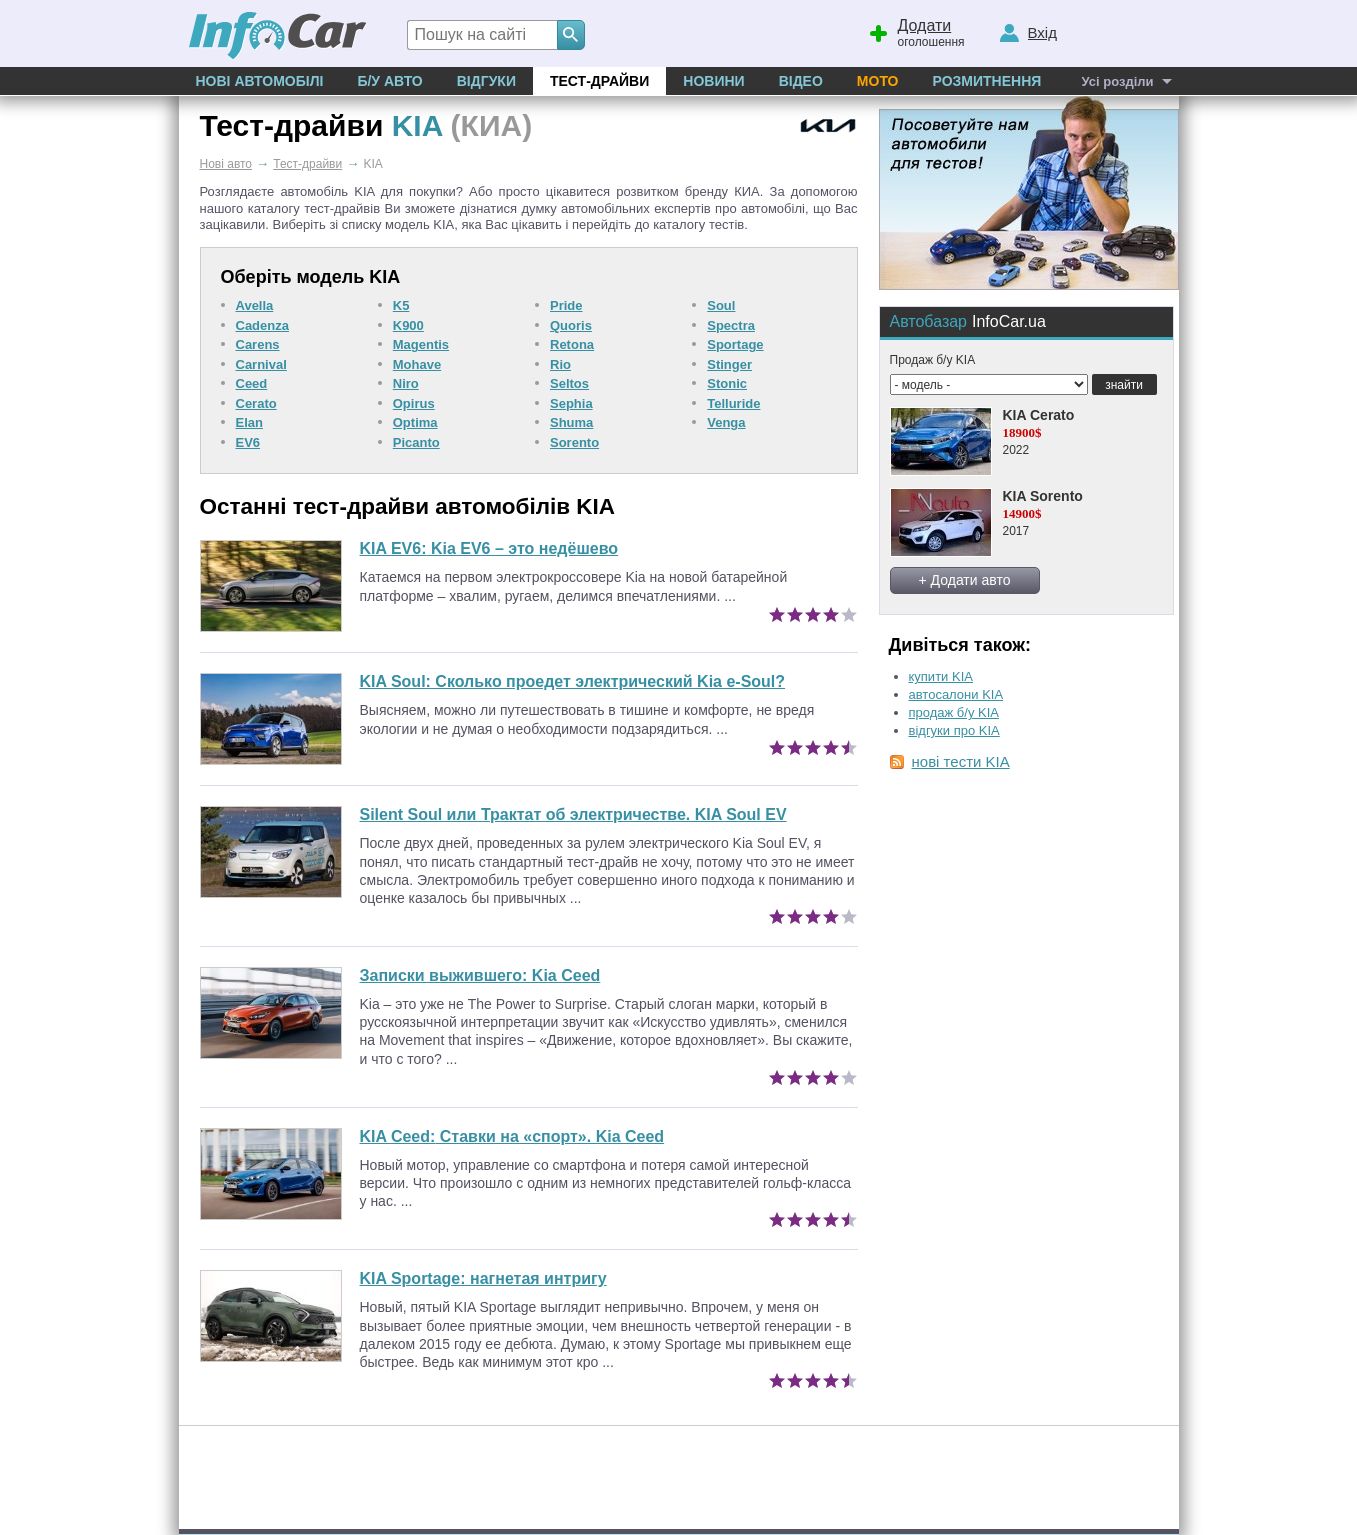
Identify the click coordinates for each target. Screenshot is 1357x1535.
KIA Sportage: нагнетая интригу (483, 1278)
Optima (415, 422)
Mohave (417, 364)
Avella (255, 305)
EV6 (248, 442)
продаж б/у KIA (954, 712)
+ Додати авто (965, 580)
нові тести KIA (961, 761)
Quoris (571, 325)
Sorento (574, 442)
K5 (401, 305)
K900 (408, 325)
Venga (726, 422)
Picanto (416, 442)
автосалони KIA (956, 694)
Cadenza (262, 325)
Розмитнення (986, 81)
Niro (406, 383)
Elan (249, 422)
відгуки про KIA (954, 730)
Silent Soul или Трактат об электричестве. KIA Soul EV (573, 814)
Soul (721, 305)
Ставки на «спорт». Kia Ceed (512, 1136)
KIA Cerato (1039, 415)
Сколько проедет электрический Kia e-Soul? (573, 681)
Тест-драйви (599, 81)
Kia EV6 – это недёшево (489, 548)
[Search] (571, 35)
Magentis (421, 344)
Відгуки (486, 81)
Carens (258, 344)
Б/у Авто (389, 81)
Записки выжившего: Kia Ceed (480, 975)
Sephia (571, 403)
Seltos (569, 383)
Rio (560, 364)
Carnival (261, 364)
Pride (566, 305)
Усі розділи (1117, 81)
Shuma (571, 422)
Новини (713, 81)
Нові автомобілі (260, 81)
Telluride (733, 403)
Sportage (735, 344)
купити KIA (941, 676)
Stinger (729, 364)
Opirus (414, 403)
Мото (878, 81)
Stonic (727, 383)
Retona (572, 344)
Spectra (731, 325)
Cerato (256, 403)
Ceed (252, 383)
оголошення (916, 31)
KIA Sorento (1043, 496)
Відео (801, 81)
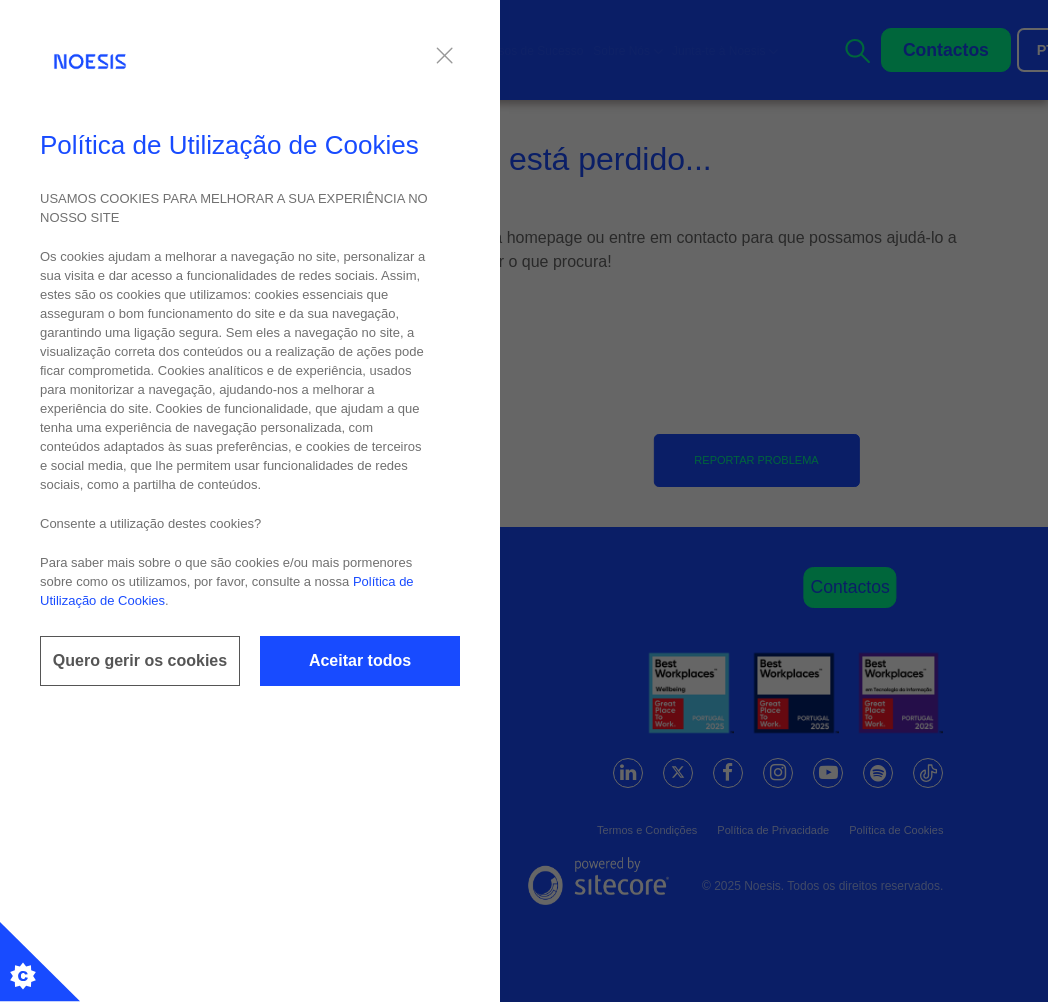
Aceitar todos (360, 660)
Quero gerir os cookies (140, 660)
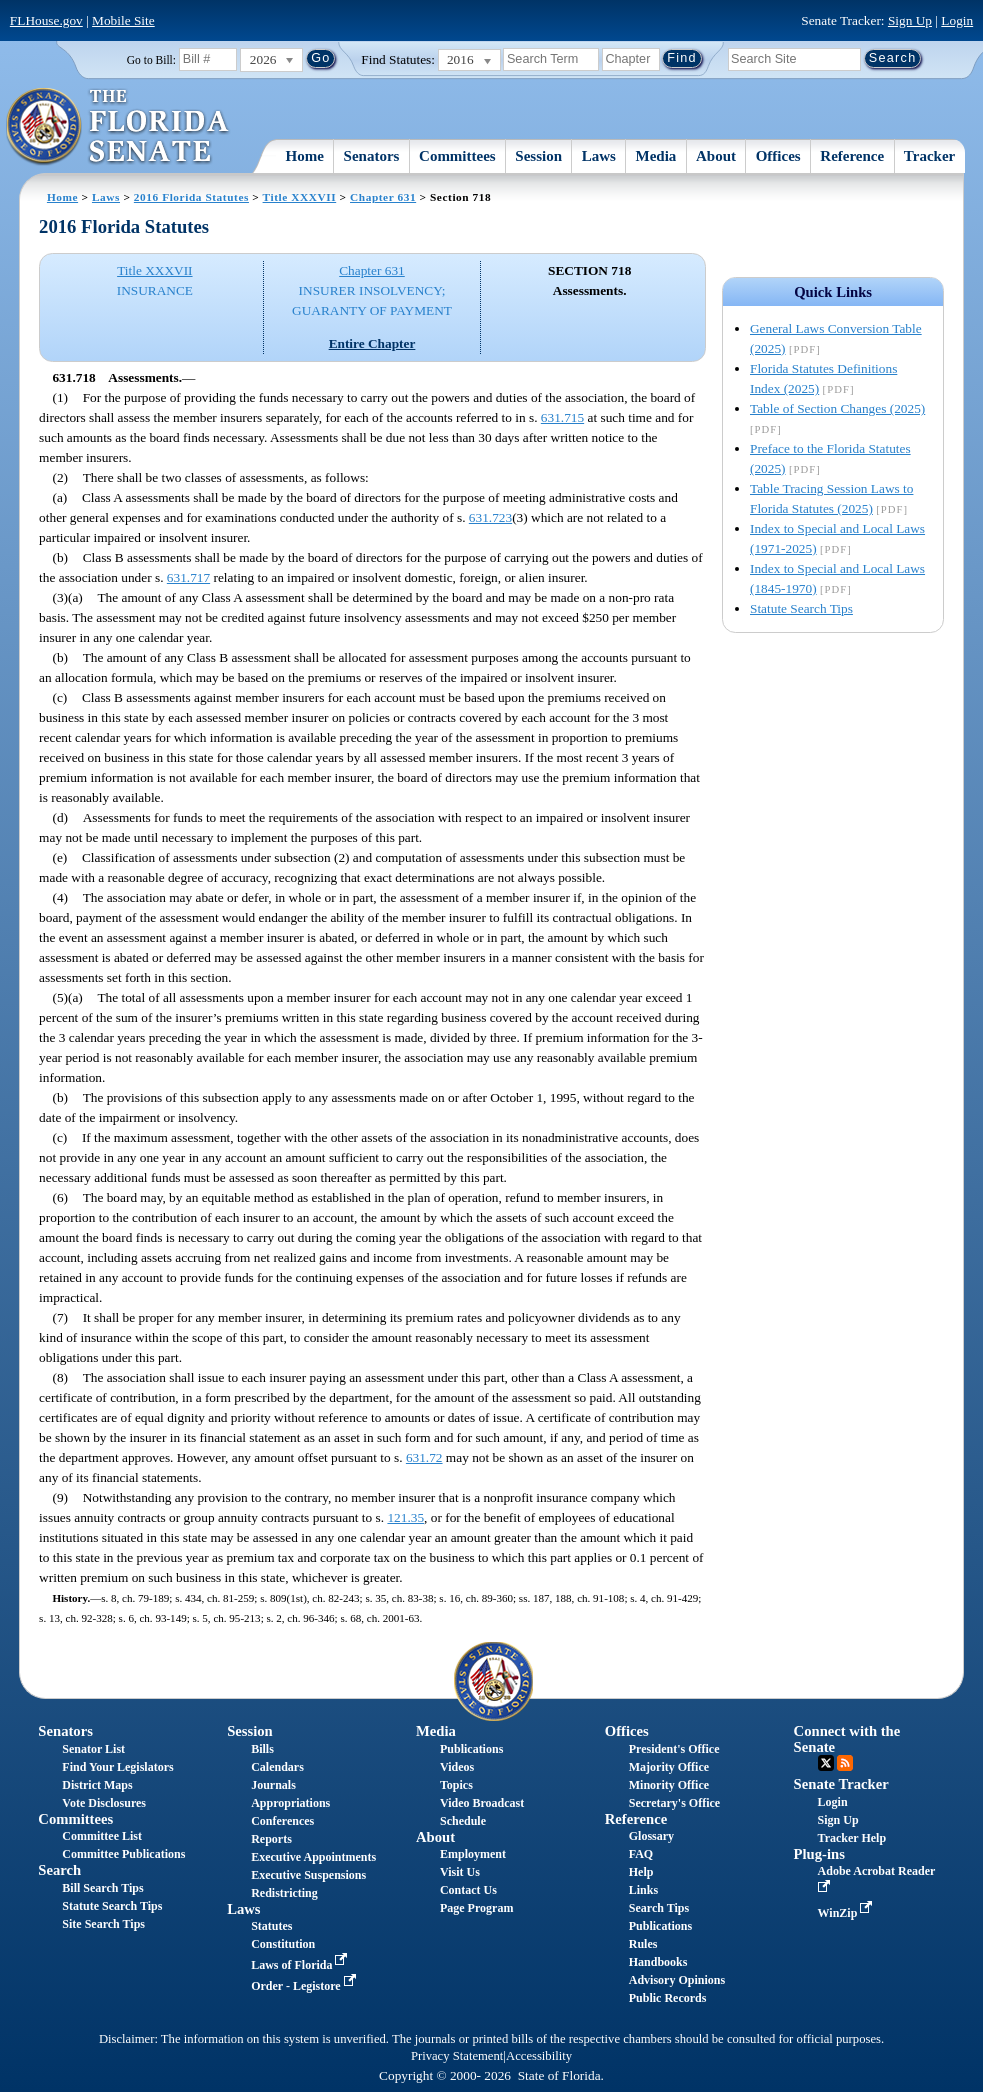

=====

Work request >> Which lines in the listing have the string "Soul"? Pick them out and copy them.

Written answer >>
Silent Soul или Трактат об электричестве. KIA Soul EV (573, 814)
Soul (721, 305)
Сколько проедет электрический Kia e-Soul? (573, 681)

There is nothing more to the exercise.